Additionally, the examiner stated there was no solid evidence that I was routinely exposed to asbestos. However, he did not articulate whether he was indicating that asbestos exposure would have had to been routine to have played a role in the development of my cancer, the degree of exposure would need to be to be considered routine, and what medical bases support such a decision.

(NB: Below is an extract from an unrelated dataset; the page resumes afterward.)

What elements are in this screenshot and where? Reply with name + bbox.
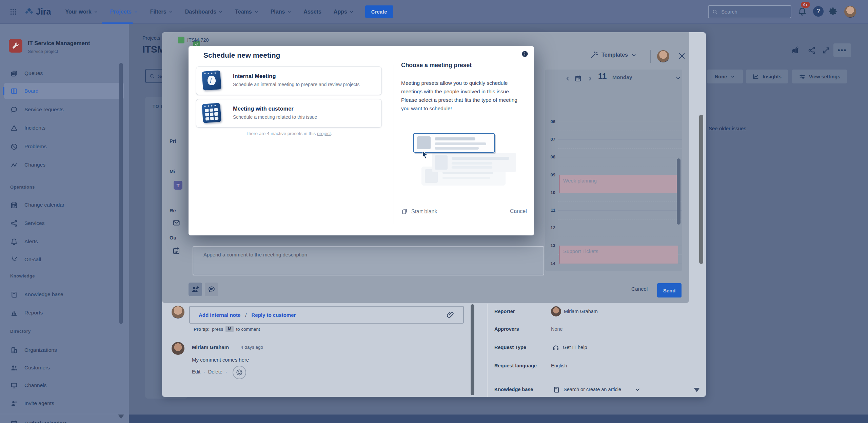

Based on the above mentioned issues, it appears the examiner’s report was either very uninformed or very biased, in that he noted that I had a history of smoking and a pathology report of emphysematous changes, yet he made no notations in the report of the indications of asbestos exposure in my medical records, my diagnosis of Interstitial Lung Disease, or the restrictive patterns in my pulmonary function tests - and gave no medical bases for disregarding these in his opinion.
To make a decision that my lung cancer is secondary to my long term use of cigarettes, while failing to mention any of the evidence of record of asbestos exposure, though noting what evidence was NOT in the record -- occupational health surveillance records which were part of a program initiated AFTER I was no longer an electrician, seems rather flawed.
By not discussing the evidence OF record, the examiner gave no rationale, based on medically sound principles, for the determination that my cancer was secondary to smoking and not related to my in-service asbestos exposure. Nor did it provide a medically sound basis for the determination that I had no apparent residuals from my left lower lobe lobectomy.
As such, the report should be considered inadequate for rating purposes.